Performance, payment and service bonds are vital to the construction and service industry. They act as insurance for the project owner that you can complete the project and honor all your financial obligations. Knowing what bonds are, how they work and how to use them can be very confusing for business. That’s why we are happy to provide a list of frequently asked questions about performance, payment and services bonds along with a broad variety of other bonds you might need to further your success in business.

1. DOES MY COMPANY QUALIFY?
We can generally answer this question when we receive three items: Contractor’s Questionnaire, Corporate year-end Balance Sheet and P&L, and Personal Financial Statement for all owner(s)/spouse(s). We will eventually need the balance of the required information. However, these three items cover the primary qualification.
2. WHAT SIZE CONTRACT DO WE QUALIFY FOR?
There are multiple answers for this question. Some deal with the size of your company’s largest completed project. There are surety programs that, with proper documentation, may allow approval to bid projects anywhere from 1.5x to 3x larger than your largest completed project.
3. HOW QUICKLY CAN OUR COMPANY COMPLETE THE PROCESS?
After we receive all required documents in-hand, we can process the application with the surety and respond to the contractor within 48 hours.
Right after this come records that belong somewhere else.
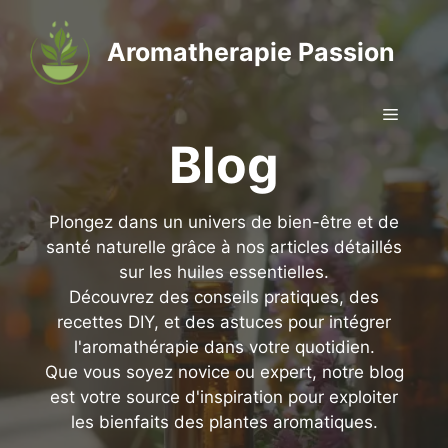
Aller
au
Aromatherapie Passion
contenu
Menu
Blog
Plongez dans un univers de bien-être et de
santé naturelle grâce à nos articles détaillés
sur les huiles essentielles.
Découvrez des conseils pratiques, des
recettes DIY, et des astuces pour intégrer
l'aromathérapie dans votre quotidien.
Que vous soyez novice ou expert, notre blog
est votre source d'inspiration pour exploiter
les bienfaits des plantes aromatiques.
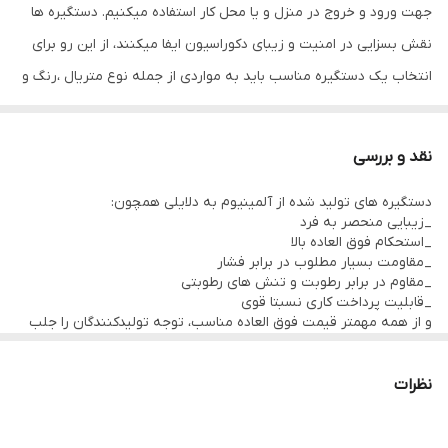
جهت ورود و خروج در منزل و یا محل کار استفاده میکنیم. دستگیره ها
ویژگی
با مقاومت بسیار بالا و سنگین
نقش بسزایی در امنیت و زیبای دکوراسیون ایفا میکنند، از این رو برای
نوع قفل
سوئیچی
انتخاب یک دستگیره مناسب باید به مواردی از جمله نوع متریال ،رنگ و
… توجه داشت.دستگیره درب رزت آیلین مدل 4000RS یکی از جدید ترین
مناسب برای درب
چوبی ، فلزی
های
مدل های دستگیره رزت مجموعه آیلین میباشد. این دستگیره درب رزت
نقد و بررسی
آیلین از مواد اولیه
آلمینیوم آبکاری شده
تولید شده است.
دستگیره های تولید شده از آلمینیوم به دلایلی همچون:
_زیبایی منحصر به فرد
_استحکام فوق العاده بالا
_مقاومت بسیار مطلوب در برابر فشار
_مقاوم در برابر رطوبت و تنش های رطوبتی
_قابلیت پرداخت کاری نسبتا قوی
و از همه مهمتر قیمت فوق العاده مناسب، توجه تولیدکنندگان را جلب
کرده و سهم زیادی از دستگیره های موجود در بازار را از آن خود کرده
است.
از آنجایی که زیبایی و جلوه یک درب بستگی به دستگیره ای دارد که
نظرات
انتخاب و نصب میشود، باید به این موضوع توجه ویژه ای شود.
به عبارتی انتخاب رنگ دستگیره جزء پارامتر های اصلی میباشد و حتما
باید طبق اصول انتخاب شود.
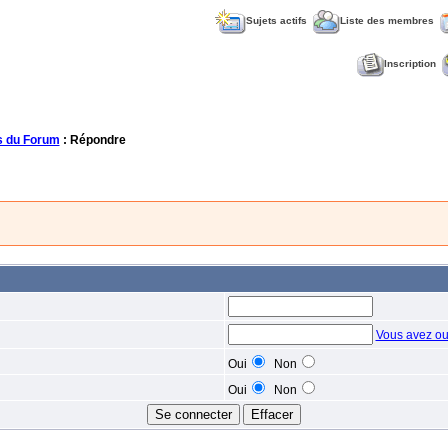
Sujets actifs
Liste des membres
Inscription
 du Forum
: Répondre
Vous avez ou
Oui
Non
Oui
Non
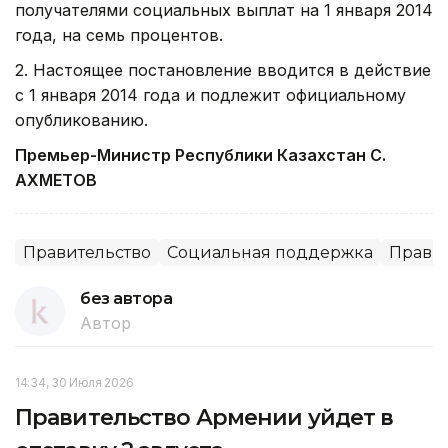
получателями социальных выплат на 1 января 2014
года, на семь процентов.
2. Настоящее постановление вводится в действие
с 1 января 2014 года и подлежит официальному
опубликованию.
Премьер-Министр Республики Казахстан С.
АХМЕТОВ
Правительство
Социальная поддержка
Правит
без автора
Автор
14:34, 30 Июля 2026
Правительство Армении уйдет в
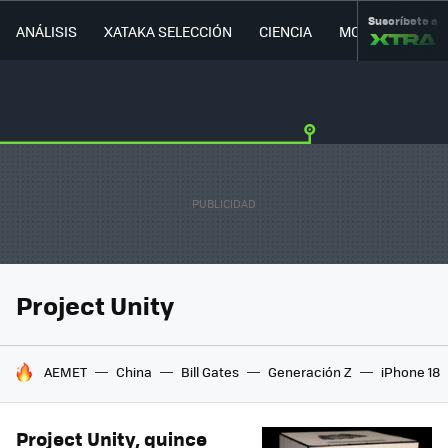
Suscríbete a
ANÁLISIS
XATAKA SELECCIÓN
CIENCIA
MOVILIDAD
Project Unity
HOY SE HABLA DE
AEMET
China
Bill Gates
Generación Z
iPhone 18
Project Unity, quince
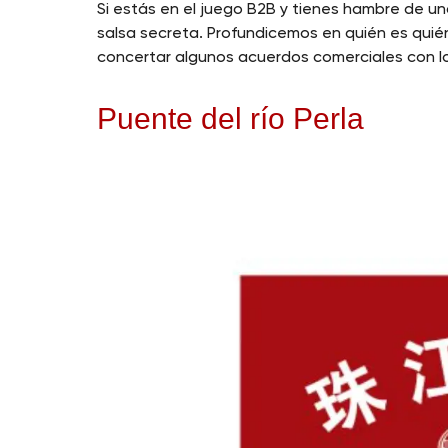
Si estás en el juego B2B y tienes hambre de u
salsa secreta. Profundicemos en quién es quién 
concertar algunos acuerdos comerciales con los
Puente del río Perla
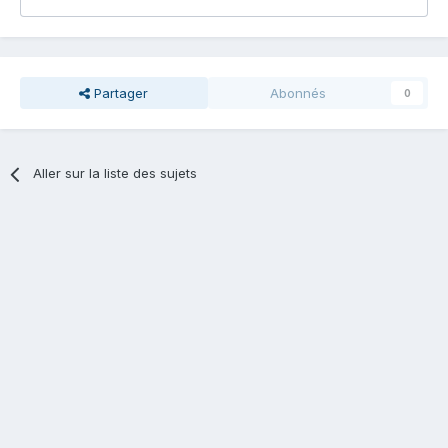
Partager
Abonnés
0
Aller sur la liste des sujets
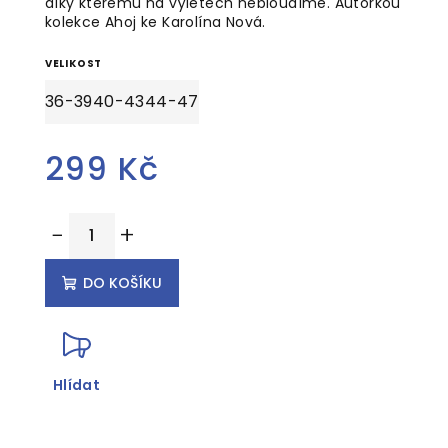
díky kterému na výletech nebloudíme. Autorkou
kolekce Ahoj ke Karolína Nová.
VELIKOST
36-39
40-43
44-47
299 Kč
Měrná
−
+
cena:
DO KOŠÍKU
Hlídat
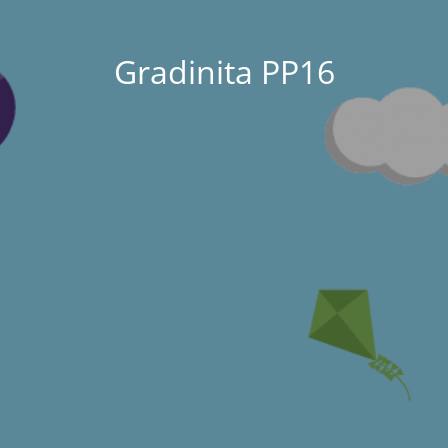
Gradinita PP16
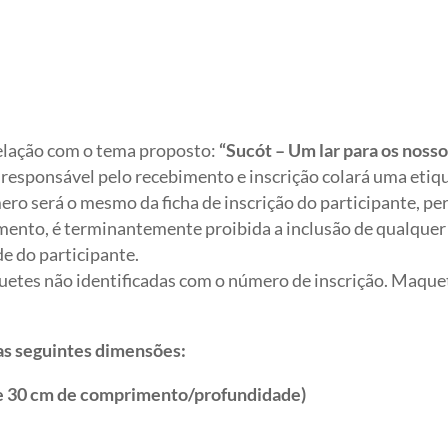
elação com o tema proposto:
“Sucót –
Um lar para os noss
esponsável pelo recebimento e inscrição colará uma etiqu
ero será o mesmo da ficha de inscrição do participante, pe
amento, é terminantemente proibida a inclusão de qualquer 
e do participante.
uetes não identificadas com o número de inscrição.
Maquet
s seguintes dimensões:
a e 30 cm de comprimento/profundidade)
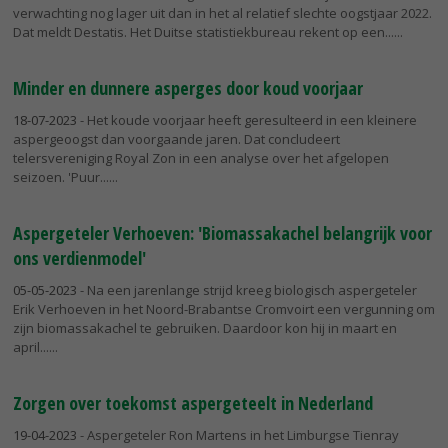
verwachting nog lager uit dan in het al relatief slechte oogstjaar 2022.
Dat meldt Destatis. Het Duitse statistiekbureau rekent op een...
Minder en dunnere asperges door koud voorjaar
18-07-2023
- Het koude voorjaar heeft geresulteerd in een kleinere
aspergeoogst dan voorgaande jaren. Dat concludeert
telersvereniging Royal Zon in een analyse over het afgelopen
seizoen. 'Puur...
Aspergeteler Verhoeven: 'Biomassakachel belangrijk voor
ons verdienmodel'
05-05-2023
- Na een jarenlange strijd kreeg biologisch aspergeteler
Erik Verhoeven in het Noord-Brabantse Cromvoirt een vergunning om
zijn biomassakachel te gebruiken. Daardoor kon hij in maart en
april...
Zorgen over toekomst aspergeteelt in Nederland
19-04-2023
- Aspergeteler Ron Martens in het Limburgse Tienray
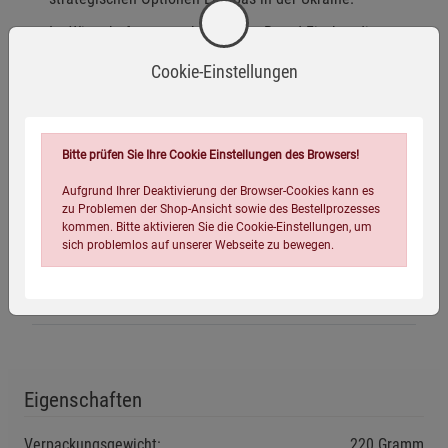
Im Wirtschaftsressort beleuchtet Bernd Fischer die
theoretischen Grundlagen von Trumps
Cookie-Einstellungen
Grenzausgleichssteuer. Peter Heller analysiert, warum
eine paralysierte Politik eigentlich gut für die Wirtschaft
ist, und Georg Etscheit fragt sich, was mit dem Schrott
passiert, den Windräder nach dem Ende ihrer
Bitte prüfen Sie Ihre Cookie Einstellungen des Browsers!
Betriebsdauer hinterlassen.
Aufgrund Ihrer Deaktivierung der Browser-Cookies kann es
In der Kultur erinnert Wolfgang Herles anlässlich des
zu Problemen der Shop-Ansicht sowie des Bestellprozesses
kommen. Bitte aktivieren Sie die Cookie-Einstellungen, um
300. Geburtstages an das aufregende Leben Casanovas.
sich problemlos auf unserer Webseite zu bewegen.
Herstellerinformationen
Eigenschaften
Einstellungen speichern für die Gruppe
Einstellungen speichern für die Gruppe
Verpackungsgewicht:
220 Gramm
4. WHAT IS THE BEST METHOD TO CONTACT NATIONAL SURETY SERVICES?
Give us a call, we’re old school. Call 800-953-6699 or 770-394-9444. Just ask for someone to help you with a bonding question.
5. WHAT IF THE OWNER(S)/SPOUSE(S) HAVE POOR PERSONAL CREDIT?
We can generally answer this question when we receive three items: Contractor’s Questionnaire, Corporate year-end Balance Sheet and P&L, and Personal Financial Statement for all owner(s)/spouse(s). We will eventually need the balance of the required information. However, these three items cover the primary qualification.
6. WHAT IS A BID BOND?
It is a written guaranty from a third party guarantor which is usually an insurance (surety) company. The bid bond is submitted to the project owner by a contractor (bidder). The bid bond ensures that if the project owner accepts the contractors bid (usually the low bid), the contractor will proceed with entering into the actual contract with the owner, provide all required insurance coverage and will replace the bid bond with a performance and/or payment bond. If the contractor (bidder), declines to enter in the contract or is unable to satisfy any of the contract requirements, it opens the possibility of the surety paying the project owner the difference between the contractor’s bid and the next highest bidder subject to the penal sum of the bid bond.
7. WHAT IS A PAYMENT BOND?
A guaranty issued by an insurance company (Surety) that assumes all liability that the contractor will pay all its employees, suppliers, subcontractors, and others creditors on time and in full. In many situations second and third tier vendors and subcontractors are also guaranteed under this bond. These are also referred to as contract payment bonds.
8. WHAT IS A PERFORMANCE BOND?
A written guaranty issued by an insurance company (surety) that guarantees all the provision of the contract and all items pertaining to the contract. A performance bond ensures payment of a sum (not exceeding a stated maximum) to the project owner should the contractor fail in the full performance of the contract. Performance bonds are usually issued in the amount of 100 percent of the contract price.